Farrell plays everyman Doug Quaid who doesn't realize he's actually someone else because his memory has been erased. A trip to the fantasy memory banks of "Total Rekall" (a reversal of Eternal Sunshine's "Lacuna Inc" since the company aims to give you false memories rather than take real ones away) upsets his reprogramming and suddenly he's killing soldiers with the trained might of a futuristic Jason Bourne. Returning home his formerly loving wife (Kate Beckinsale) tries to kill him.

Quaid realizes he's completely lost in a false life with no memory of the real one. Cut to: plentiful moments of Farrell Furrowing!

But you shouldn't have time to think about the magic and mystery of physiognomy while you're watching an action movie. If you do your mind wanders and questions come cascading in like...

"When did Kate Beckinsale's Hair becomes self-aware like SkyNet?" When?!?

 ... her locks are practically prehensile, whisking about expressively and frantically like they're after their own Oscar since the woman attached has long abandoned serious acting.

"Is the perpetually open mouthed Jessica Beal an actress or a CGI sex doll fantasy for adolescent boys and Justin Timberlake?"

"Why does Colin Farrell keeping saying 'Yes' indiscriminately to 80s remakes?"

"Is Chris Nolan's Batman series responsible for the humorlessness of the current action crop or is self-seriousness a front for Hollywood - a way to feel important and mature without making any serious effort or having anything to say?" But I digress. No more questions.

Total Recall was directed by Len Wiseman, the man behind the undead Underworld series which also stars both his superhot wife Kate Beckinsale and the creepily gaunt mask of Bill Nighy in "dangerous person" mode. Nighy plays a "terrorist" leader though "terrorist" is a matter of semantics since the heroes in Total Recall are the rebel forces, out to free "The Colony" (Future Post-Apocalypse Australia) from enslavement by "The United Federation of Britain" (Future Post-Apocalypse UK). There is so much background plot the film is forced to begin with a short history lesson to get you caught up.

Wiseman makes the very odd choice of introducing us to Colin Farrell in all his half naked glory (I'm not complaining, just saying), the lightly haired chest, the gym physique, the low cut pajamas. He's so beautiful to look at that the film undermines its own nasty follow up plot point that this "everyman" couldn't have won a hot wife like Kate Beckinsale on his own so DUH, his life must be fake! Wiseman is either blind to Farrell's beauty or he's just bragging about his wife again. Or both.

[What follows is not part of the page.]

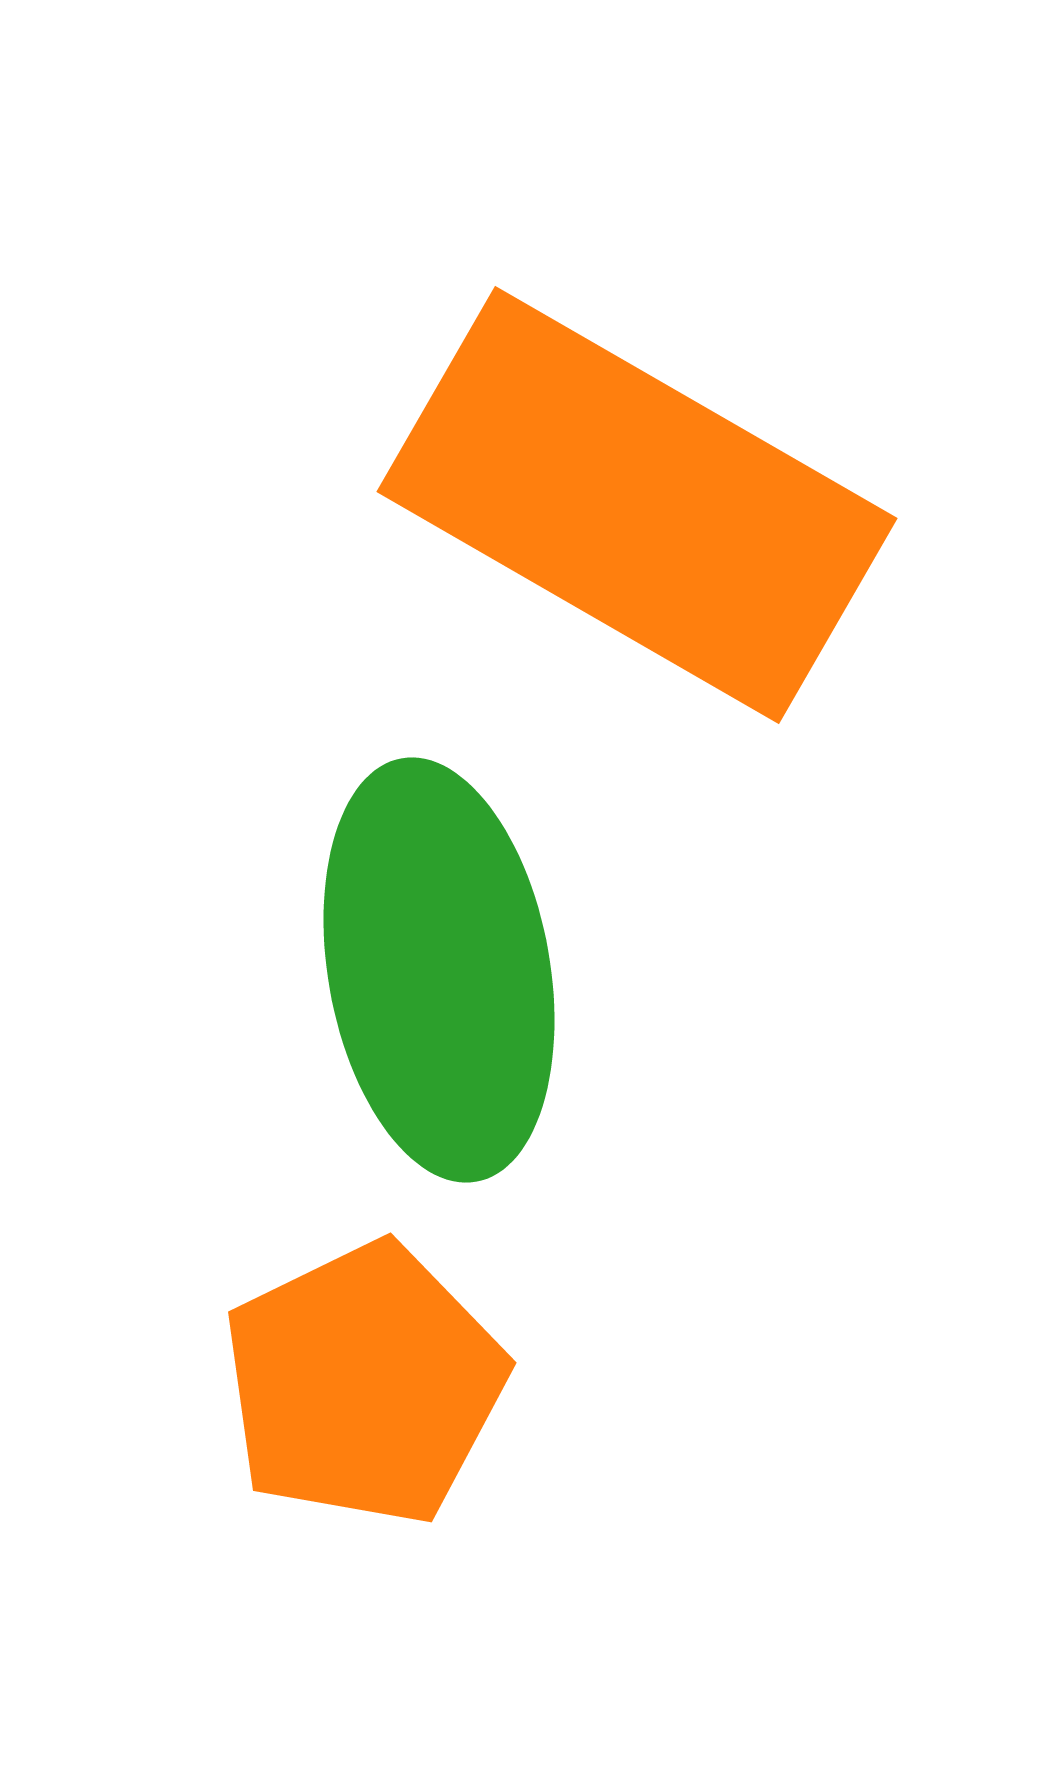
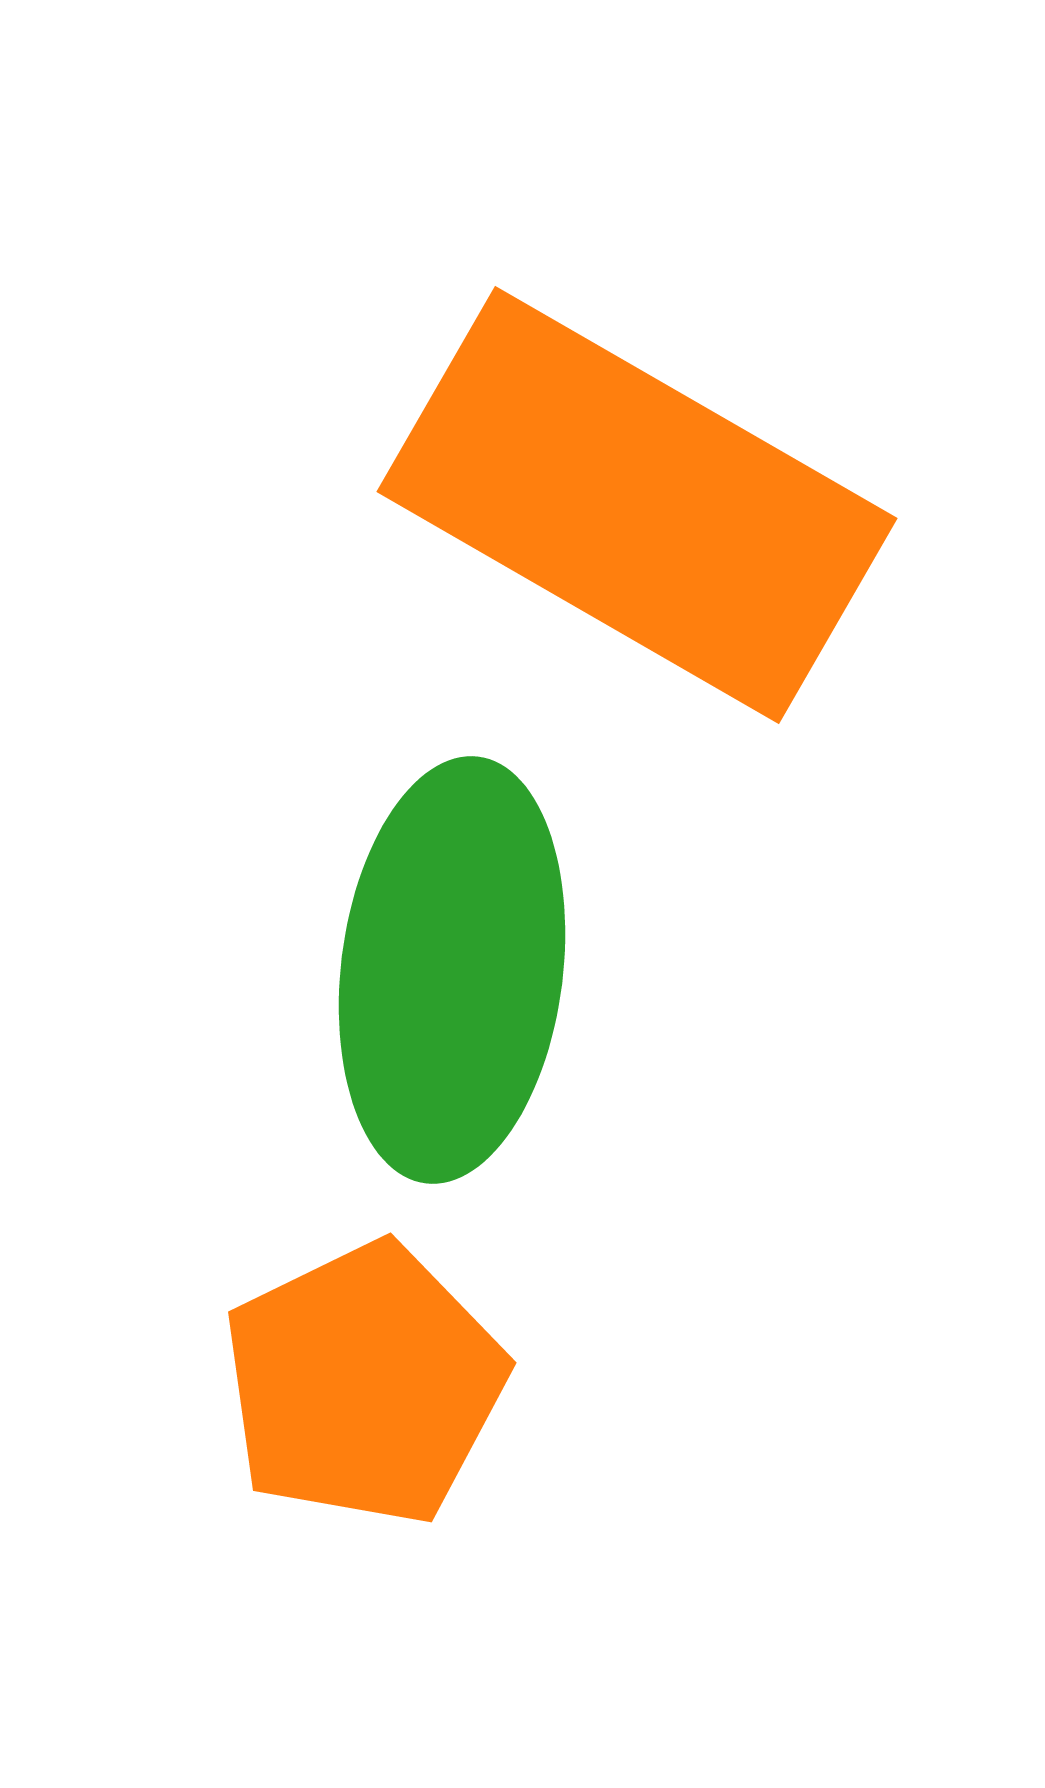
green ellipse: moved 13 px right; rotated 17 degrees clockwise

To his credit though, Wiseman does have an eye for action. He lacks the imagination and verve of the genre's masters (Cameron, Bigelow, Spielberg, and very few others), and has trouble making chases, fist fights, and shoot outs feel individualistic but he can make them legible to the eye and intermittently exciting. That's sadly more than can be said for many action directors including those with much stronger critical reputations. The two best action setpieces in Total Recall both make use of sudden shifts in gravity in creative ways.  Total Recall has one or two flashes of inspiration in its visual effects and art direction (the audience laughed heartily at a shot of future money but I won't spoil that) but production designer Patrick Tatopoulous has seen as much of the eternally influential Blade Runner as everyone else.

The original Total Recall starring Arnold Schwarzenegger debuted in 1990 may have been dated upon arrival. It's always felt like a leftover 1980s sci-fi movie, filled with cheesy bombast, Ahnuld quips, latex grotesqueries and body count carnage comedy. The new Total Recall is less goofy all around (it stays on Earth for one) and less amused by the death of extras in crowded scenes but it's also significantly less fun and unlikely to incite anything like the original's fanbase.

Farrell may have wasted a perfectly great performance on Fright Night which no one cared about or saw... and he feels committed to this one, too, though less cheerfully so. Among the central cast only Kate Beckinsale's Hair is having a good time!

Grade: C-
Oscar Chances: Er, no. Unless there's a longshot slot for visual effects

Article originally appeared on The Film Experience (http://thefilmexperience.net/).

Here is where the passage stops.